Just a bit of a whinge. We've been living with it for a while so it's not a new situation, but every so often it hits me, especially at this time of year. Like a wave of grief that I won't ever get her back.

I passed a woman my age and her Mum in the supermarket last week, shopping for Christmas stuff. I ended up leaving my shopping to go and cry in the car. I decorated a Christmas tree for her and found an unopened box of baubles that she must have bought before she became ill and had never used. I hung them up but it was so hard. I just miss her.

OP posts:
User787878787878 · 28/12/2022 18:12

She died yesterday. I just feel numb.

OP posts:
BaublesandBangles · 28/12/2022 18:20

I'm so sorry 💐

clairea123 · 28/12/2022 20:42

I hear you. Completely different circumstances but I don’t have a good relationship with my mum- seeing others out with their mums, enjoying one another’s company and support always brings a lump to my throat.

Underscore21 · 28/12/2022 22:21

I'm so sorry to hear that OP Flowers

limitededitionbarbie · 28/12/2022 22:30

Op I'm really sorry to read that.

I'm so very sorry.

Hope you have been managing and getting through the days.

I have no experience ever of anyone going through this or suffering with dementia. Not yet anyway but on its way shortly.

My half sisters mum has recently been diagnosed.

ReReading your thread has helped me in how I can offer support to them all.

I hope you find some comfort in whatever brings you that.

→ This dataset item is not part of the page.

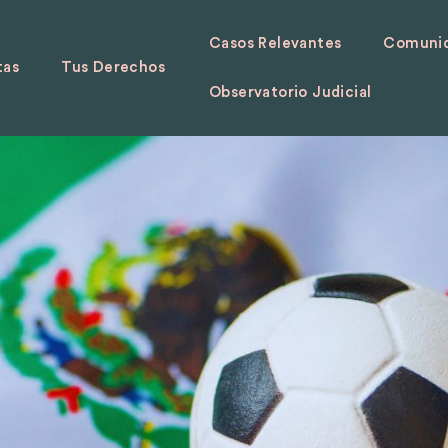
Casos Relevantes
Comunid
tas
Tus Derechos
Observatorio Judicial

lollipoprainbow · 28/12/2022 22:34

I've been there OP it's agony isn't it. My lovely mum died three months ago of dementia and I used to visit her once a week and just sit with her while she slept, she had long stopped recognizing me. She was my best friend, rock, everything we used to speak at least once a day. I get very envious and tearful when I see mums and daughters that was us once upon a time. FlowersFlowers

lollipoprainbow · 28/12/2022 22:39

Sorry didn't see your update so sorry x

OnemoresliceofChristmascake · 28/12/2022 22:43

Sorry OP. My mum died just before Christmas 2 years ago. Big hugs x

Mezmer · 28/12/2022 22:43

Am so sorry OP. My heart goes out to you. There is no preparing for losing someone so special. It is always a shock.

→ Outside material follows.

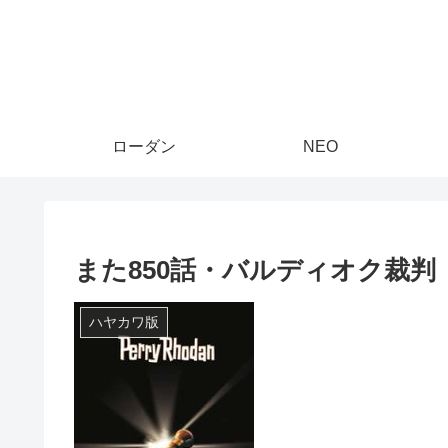
ローダン
NEO
また850話・バルディオク裁判
ハヤカワ版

Whiterose23 · 31/12/2022 10:34

I’m so sorry for your loss and I hope you have support around you. Sending hugs

gettingolderbutcooler · 31/12/2022 10:54

My lovely mum got dementia- it left her bewildered and mostly without real empathy.
I missed her mumsiness desperately.

When I was going through a hard time, I would kneel down and put my head in her lap and cry, while she smiled, confused, but still automatically stroked my head.
I miss her still.
Love you my mum.

SinisterBumFacedCat · 31/12/2022 10:56

Oh OP I am sorry, sending you hug 💐

Tomselleckhaskindeyes · 31/12/2022 11:00

It's hard i lost my mum in a shock situation. Horrific but i still remember her as she was. I think someone slowly ebbing away is death by a thousand cuts.

MereDintofPandiculation · 31/12/2022 11:03

I lost my Mum through a degenerative disease. The further away I get, the more I remember her as her young and adventurous self, and the less I remeber the last few months

Appleass · 31/12/2022 11:05

No words, but a virtual hug

4thtimeunlucky · 31/12/2022 11:11

I can't identify in the same way because neither of my parents have had dementia. My mum died in her early 60s and sometimes I feel lucky that i/she didn't have to deal with old age as such. But totally get the sometimes unexpected kick in the guts feeling when you see someone a similar age going shopping/out for dinner/doing normal grown up stuff etc with their mum. My neighbour similar age to me had her mum over a couple of years ago and they had just done the school run together and were walking back. I completely unexpectedly felt really tearful and had to run along the road and into my house to cry/avoid speaking with them, which felt quite rude and unfriendly.

4thtimeunlucky · 31/12/2022 11:15

I'm so sorry OP I saw your update after I postedFlowers Flowers

User787878787878 · 31/12/2022 15:34

Thank you all. It's very unreal at the moment. I have found a thread in the bereavement boards and have joined. Hopefully this will start to make sense at some point; everything is numb right now.